The architect John Buonarotti Papworth was concerned with repairs to 24 Berkeley Square for William & Edward Snell from 1822–23 and also with their workshop at Belgrave Road, 1829–35. In 1815, James and Alfred Morrison, two wealthy collectors, were introduced to Papworth and in the 1820s the Snells began making furniture for them to the designs of Papworth. On occasion Snell would reuse items from the Morrison’s collection such as carved panels from which Snell created two rosewood pedestals. In 1832, Snell placed a large mirror bought by James Morrison from the sale of the contents of Erlestoke, the home of George Wilson Taylor, in James’s dining room at 57 Harley Street, adjusting its frame to fit with ‘raffle leaf, & frieze relieved by buhl, buhl up the pilasters &c. finished in mat and burnished gold’. In the library of Harley Street, mostly furnished by Seddons, the Snells provided Spanish mahogany spindle back chairs covered in green morocco. 

Royal Commissions. In 1837 two rosewood whatnots were supplied to Buckingham Palace at a cost of £33 12s. They were described as having ‘statuary tops, each with three shelves supported on turned columns, with framed backs and three silvered plates with gilt mouldings’. On 31 December of the same year ‘an Easy Chair finished in mat & Burnished Gold in fine canvas’ was supplied to Windsor Castle at £7 10s. On the accession of Queen Victoria they rented furniture for use at Kensington Palace prior to the move to Buckingham Palace. Snell's men worked from 20–24 June arranging the Vestibule and Saloon for the Council. Snell also moved a bedstead from Claremont, Surrey, and furniture from Kensington Palace to Buckingham Palace apart from redecorating the State Apartments between 30 October and 5 November 1837. Also recorded in the Lord Chamberlain’s accounts in 1844. In addition to work for the Royal Household Snell attracted patrons from the aristocracy and gentry.

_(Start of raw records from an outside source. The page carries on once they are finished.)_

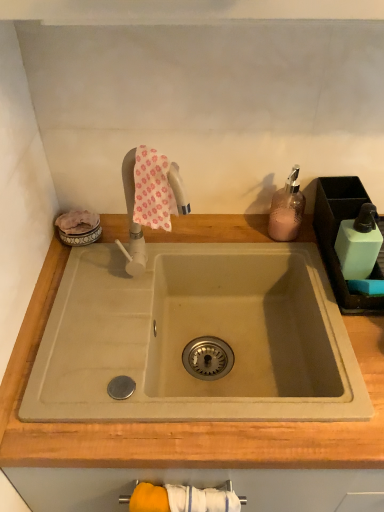 The height and width of the screenshot is (512, 384). Find the location of `light green plastic soap dispenser at right`. light green plastic soap dispenser at right is located at coordinates (358, 244).

What is the approximate height of light green plastic soap dispenser at right?

light green plastic soap dispenser at right is 15.60 centimeters tall.

Find the location of `pink floral fabric at upper center`. pink floral fabric at upper center is located at coordinates (153, 190).

Locate an element on the screen. Image resolution: width=384 pixels, height=512 pixels. pink textured soap dispenser at upper right is located at coordinates (287, 209).

What do you see at coordinates (180, 499) in the screenshot? This screenshot has height=512, width=384. I see `yellow fabric towel bar at lower center` at bounding box center [180, 499].

The image size is (384, 512). Describe the element at coordinates (184, 422) in the screenshot. I see `beige wood countertop at center` at that location.

Image resolution: width=384 pixels, height=512 pixels. Identify the location of light green plastic soap dispenser at right. (358, 244).

Does beige wood countertop at center have a larger size compared to light green plastic soap dispenser at right?

Yes.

Sources: DEFM; Joy, ‘The Royal Victorian Furniture Makers’, The Burlington Magazine (November (1969); Jervis, ‘Ruskin and Furniture’, Furniture History (1973); Kirkham, ‘The London Furniture Trade 1700-1870’, Furniture History (1988), p.89; Levy, ‘George Bullock's Partnership with Charles Fraser, 1813-1818, and the Stock-in-Trade Sale, 1819’, Furniture History (1989); Meyer, Great Exhibitions. London, New York, Paris, Philadelphia. 1851-1900 (2006); Dakers, ‘Furniture for James and Alfred Morrison’, Furniture History (2010).